At 2019-10-21 01:38 UTC the docs.rs website went down because no available disk space was left on the server hosting the application. Crate builds were failing since 2019-10-20 00:55 UTC due to the same reason.
Root cause of the outage
docs.rs needs to store the built documentation on the filesystem before
uploading it to the database, and it does so in the
/opt/docs-rs-prefix/documentations directory. docs.rs never cleared that
directory though, so over time it started to increase its size until it caused
this outage. Code to periodically purge temporary directories was present, but
it was never configured to purge the one which caused the outage.
As the directory doesn’t contain any persistent data we cleared it and the web server was restarted. Once we were confident the situation was resolved all the crates that failed due to the outage were queued for a rebuild.
The increased disk usage was gradual over weeks, slowly reaching 100% and causing the outage. While monitoring systems were in place and recorded graphs of the increase, no alert was configured so nobody noticed the problem. We need to add alerts when disk usage reaches 90%, so the problem can be investigated and dealt with on time.
Crates started to fail to build a day earlier, and close to no builds were successfully completed since then. We need to setup alerts when most of the builds are failing: as we don’t have the necessary metrics at the moment to reliably alert we'll have to add extra instrumentation as well.
Our response was slower due to issues with our on-call rotation for the service. The primary contacts don’t have the level of access required to increase the disk space of the instance (the temporary fix that was investigated at first but discarded after the discovery nobody awake could do it), and the backup contacts don’t have any production access or expertise on docs.rs.
Timeline of events
Unless otherwise noted all events happened on 2019-10-21, and all times are in UTC.
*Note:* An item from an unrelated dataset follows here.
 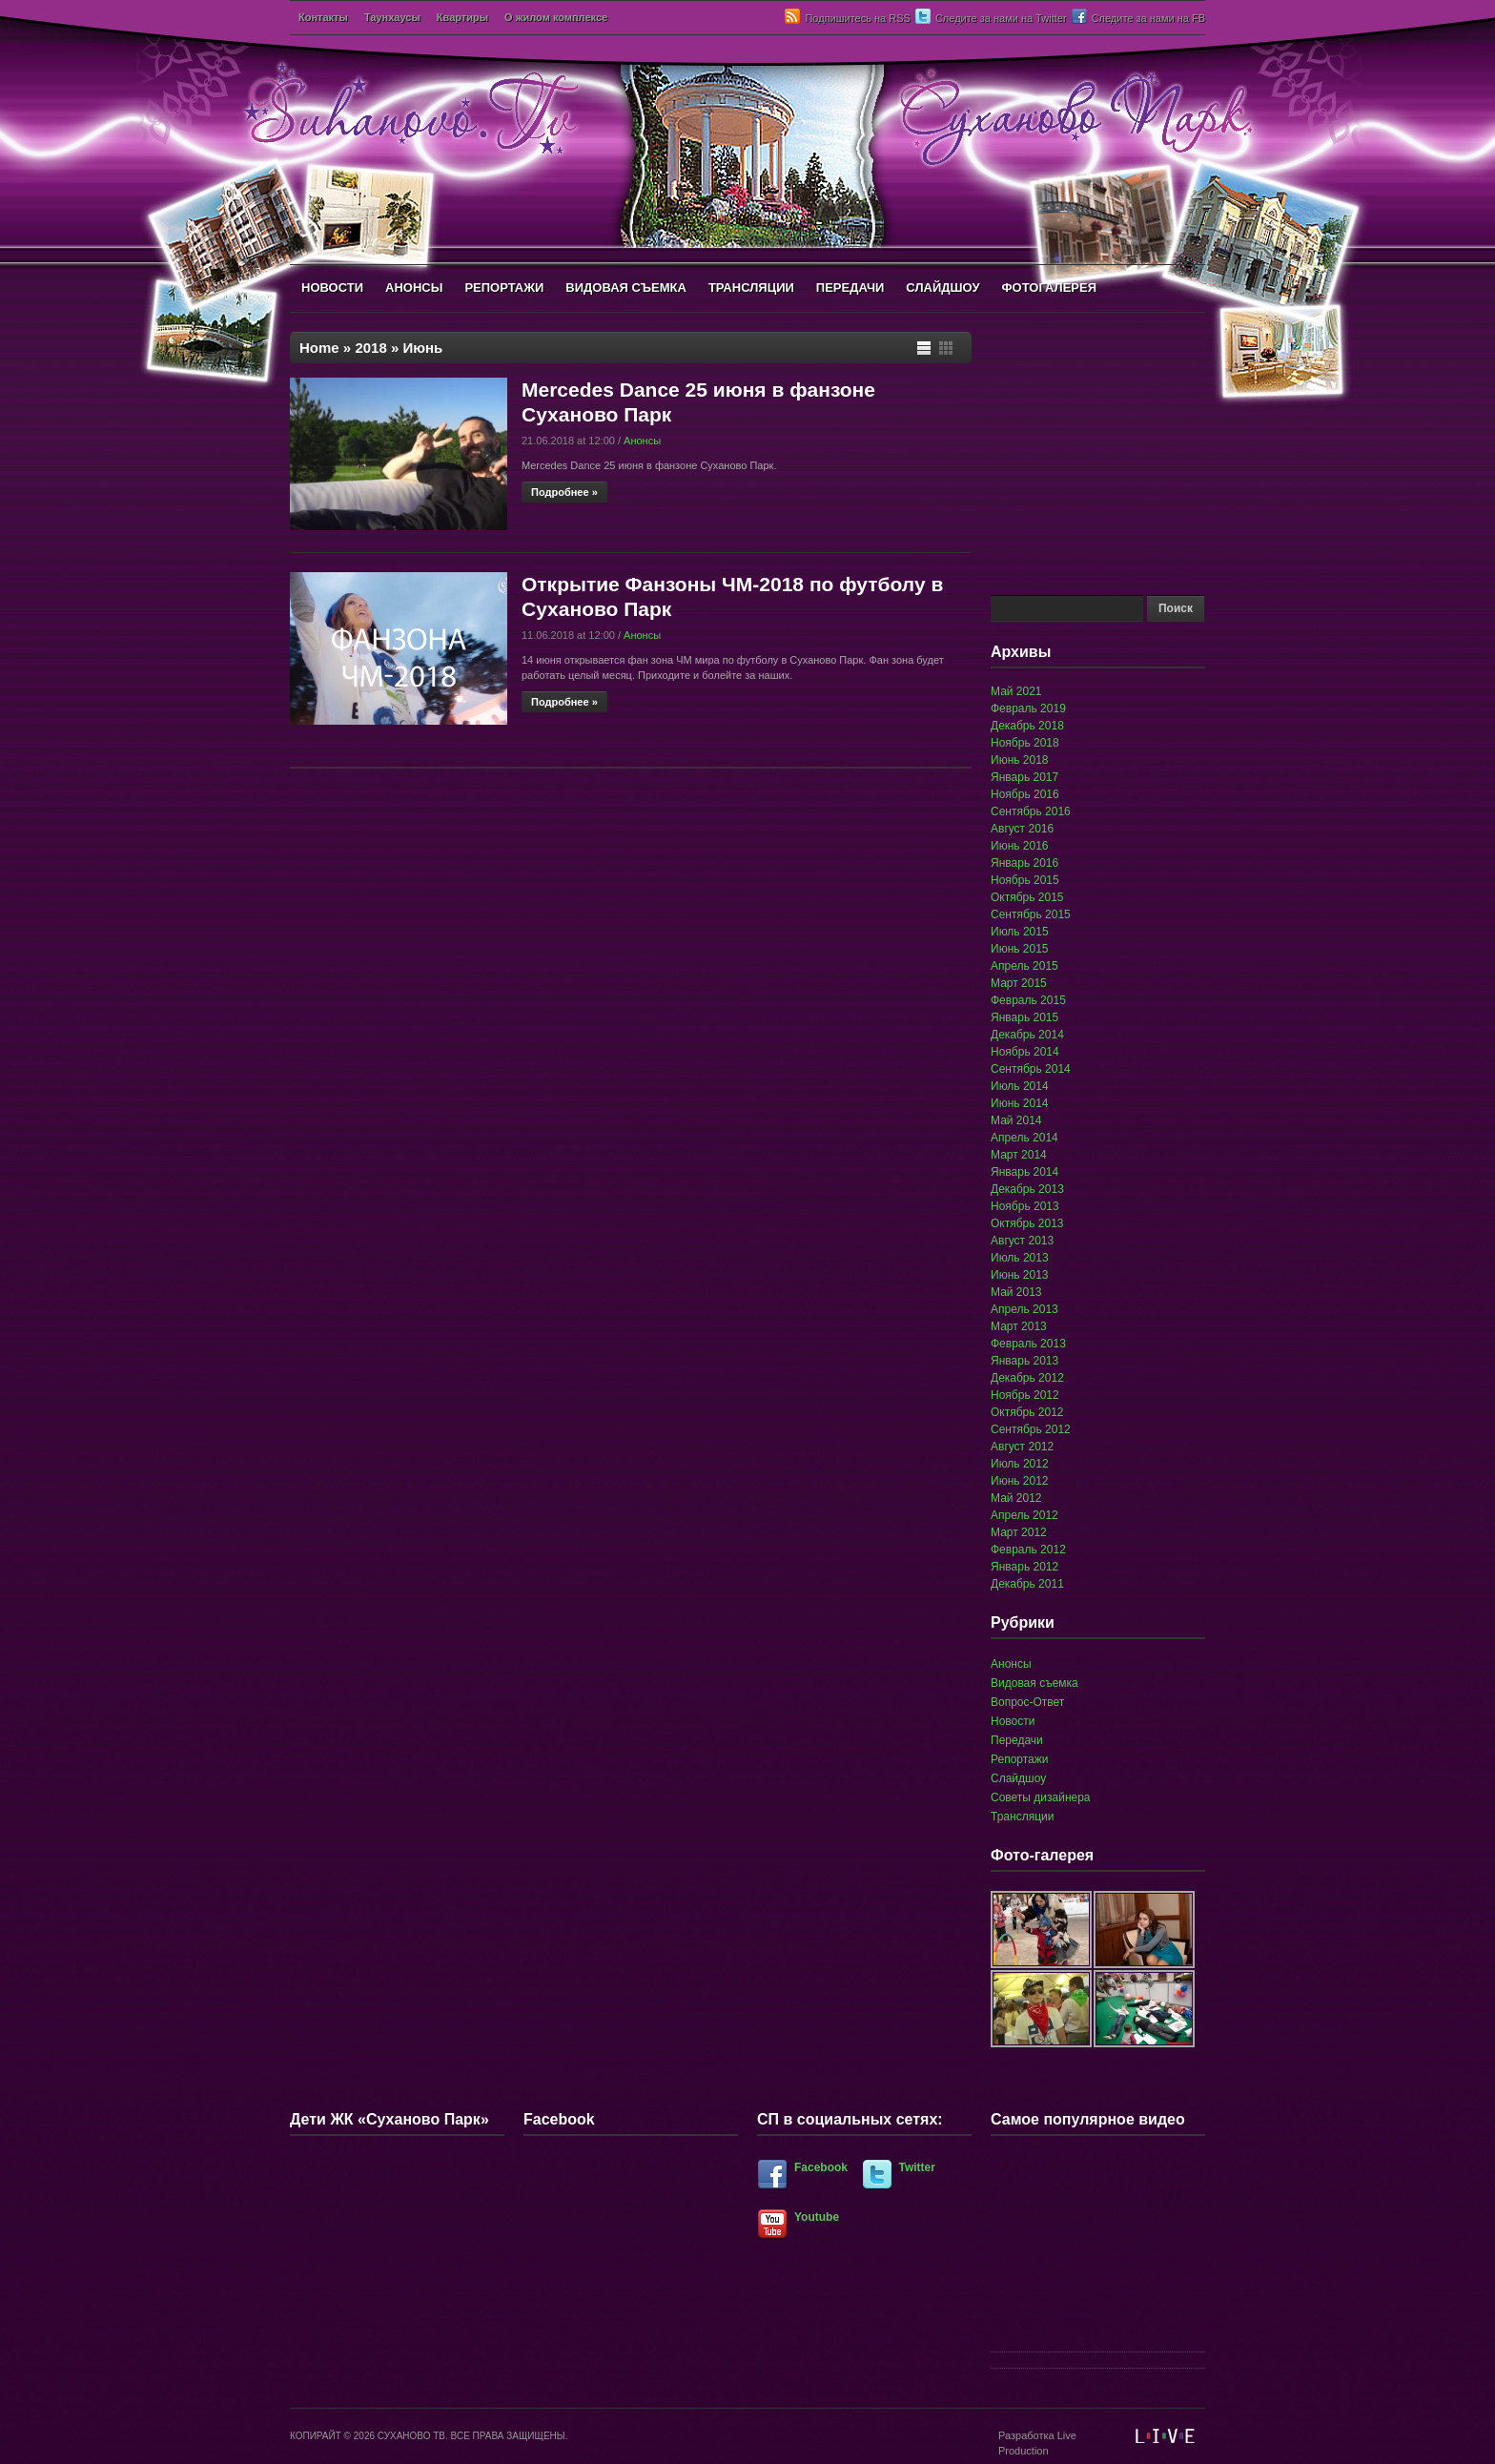 I want to click on Twitter, so click(x=917, y=2167).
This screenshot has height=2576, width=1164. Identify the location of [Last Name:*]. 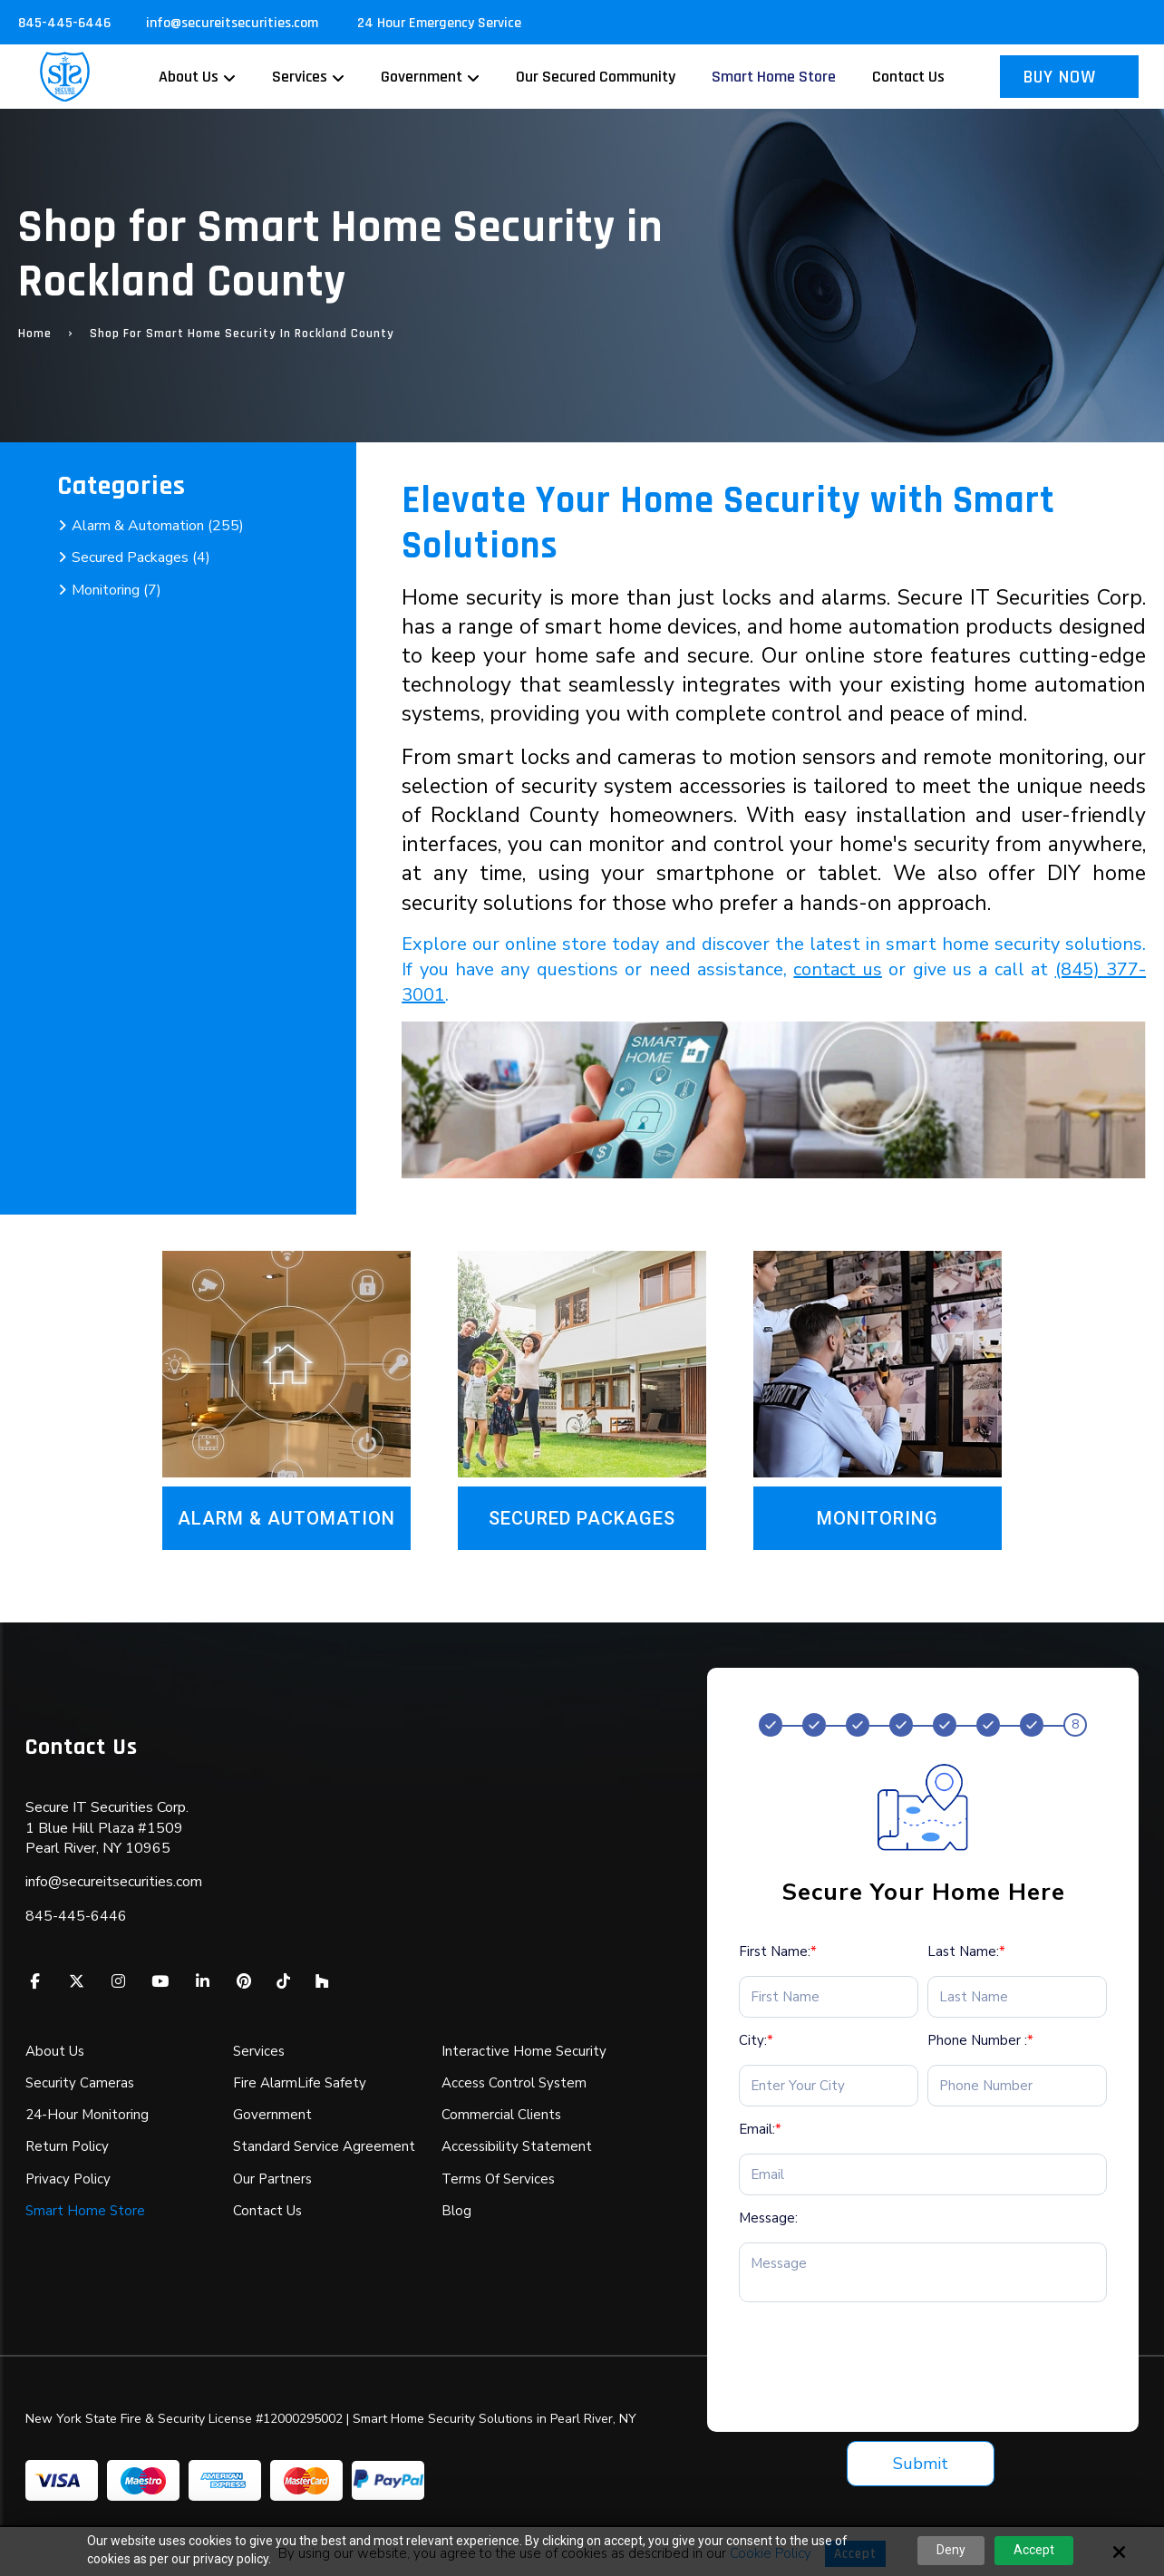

- 2019-10-20 00:55: crate builds started failing due to the low disk space
- 01:38: alerts fired for the docs.rs website being down, ashleygwilliams (backup contact) got paged
- 01:39: QuietMisdreavus joins into the operations channel
- 01:39: QuietMisdreavus found the reason for the outage (full root partition)
- 01:52: ashleygwilliams proposed to increase disk space, nobody with permissions required to so was awake or available though
- 01:56: ashleygwilliams contacts Mark-Simulacrum, who has the access required to increase disk space
- 01:57: QuietMisdreavus found the directory taking up all the disk space
- 02:00: QuietMisdreavus removed the directory taking up all the disk space
- 02:03: QuietMisdreavus restarted the web server
- 02:06: CDN propagated the changes, docs.rs back online
- 02:06: Mark-Simulacrum joins into the operations channel
- 08:19: pietroalbini added builds failed during the outage back into the queue
- 19:27: builds of the crates failed during the outage finished
- Update the docs.rs source code to cleanup the offending directory automatically.
- Add alerts when the available disk space on a server is below 10%.
- Add alerts when most of the builds are failing.
- Revisit the on-call rotation to make sure everyone on it has the permissions to either react to the incidents or escalate.